Das Fulerumer Feld liegt im äußersten Osten Mülheims und ist Teil eines ausgedehnten Grünstreifens. Umweltschützer warnen davor, solche Gebiete zu bebauen, wie es die Mülheimer Wirtschaftsförderung vorschlägt. Durch solche Schneisen gelangt Frischluft in die Innenstadt. Im Sommer heizen sich die besiedelten Gebiete durch sie auch nicht so schnell auf.

Das Fulerumer Feld erstreckt sich mit über 20 Hektar südlich entlang der Velauer Straße zwischen dem Restaurant Haus Stich und dem Wasserturm in Mülheim-Heimaterde. Es ist Teil eines großen, zusammenhängenden regionalen Grünzugs, der sich bis nach Essen erstreckt. Die Mülheimer Wirtschaftsförderung hat ein „Wirtschaftsflächenkonzept für die Stadt Mülheim an der Ruhr“ in Auftrag gegeben.

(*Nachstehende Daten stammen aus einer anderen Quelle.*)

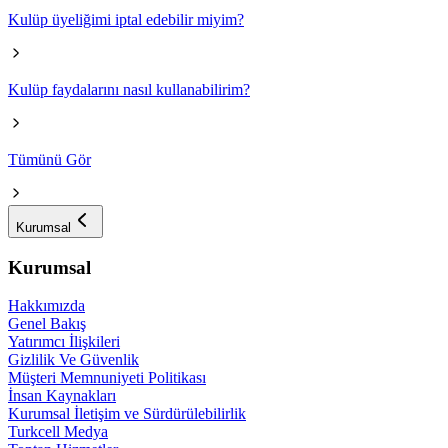
Kulüp üyeliğimi iptal edebilir miyim?
Kulüp faydalarını nasıl kullanabilirim?
Tümünü Gör
Kurumsal
Kurumsal
Hakkımızda
Genel Bakış
Yatırımcı İlişkileri
Gizlilik Ve Güvenlik
Müşteri Memnuniyeti Politikası
İnsan Kaynakları
Kurumsal İletişim ve Sürdürülebilirlik
Turkcell Medya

In diesem werden verschiedene Landschaftsschutzgebiete, unter anderem das Fulerumer Feld, als potentielle Bauflächen zum Beispiel zur Ansiedlung von Gewerbegebieten ausgewiesen.

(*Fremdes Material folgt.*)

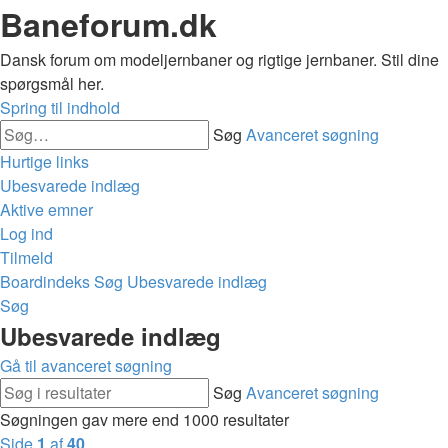
Baneforum.dk
Dansk forum om modeljernbaner og rigtige jernbaner. Stil dine
spørgsmål her.
Spring til indhold
Søg
Avanceret søgning
Hurtige links
Ubesvarede indlæg
Aktive emner
Log ind
Tilmeld
Boardindeks
Søg
Ubesvarede indlæg
Søg
Ubesvarede indlæg
Gå til avanceret søgning
Søg
Avanceret søgning
Søgningen gav mere end 1000 resultater
Side
1
af
40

Die Bürgerinitiative Fulerumer Feld und die mittlerweile über 15.000 Menschen, die die Petition der Bürgerinitiative für den Erhalt des Feldes unterzeichnet haben. Außerdem zeigen viele Bürger*innen ihre Solidarität in Form eines grünen Dreiecks. Die Bürgerinitiative fordert das Fulerumer Feld als grüne Lunge Mülheims zu erhalten! Infos und Berichte gibt es auf: www.fulerumer-feld.de und auf einer Facebook-Seite.

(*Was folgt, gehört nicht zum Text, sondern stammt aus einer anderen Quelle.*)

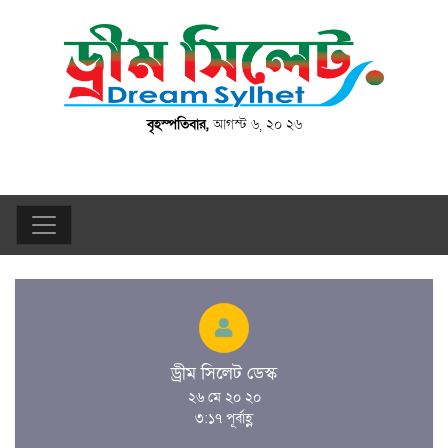
বৃহস্পতিবার,
আগস্ট ৬, ২০ ২৬
ড্রীম সিলেট ডেস্ক
২৬ মে ২০ ২০
৩:১৭ পূর্বাহ্ণ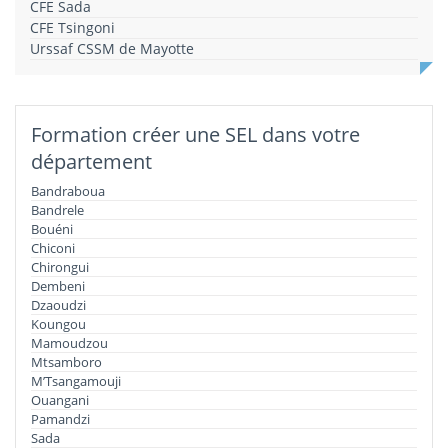
CFE Sada
CFE Tsingoni
Urssaf CSSM de Mayotte
Formation créer une SEL dans votre
département
Bandraboua
Bandrele
Bouéni
Chiconi
Chirongui
Dembeni
Dzaoudzi
Koungou
Mamoudzou
Mtsamboro
M’Tsangamouji
Ouangani
Pamandzi
Sada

Zwar liegt das Fulerumer Feld auf Mülheimer Stadtgebiet, da es aber Teil des regionalen Grünzugs B ist, müsste bei einer Änderung des geschützten Status Landschaftsschutzgebiet u.a. auch die Stadt Essen zustimmen. Erfreulicherweise hat sich die für Haarzopf zuständige Bezirksvertretung III - Essen-West auf Antrag der SPD und Grünen bereits klar gegen eine Bebauung ausgesprochen und wird dieses Anliegen dem Rat der Stadt Essen weitergeben.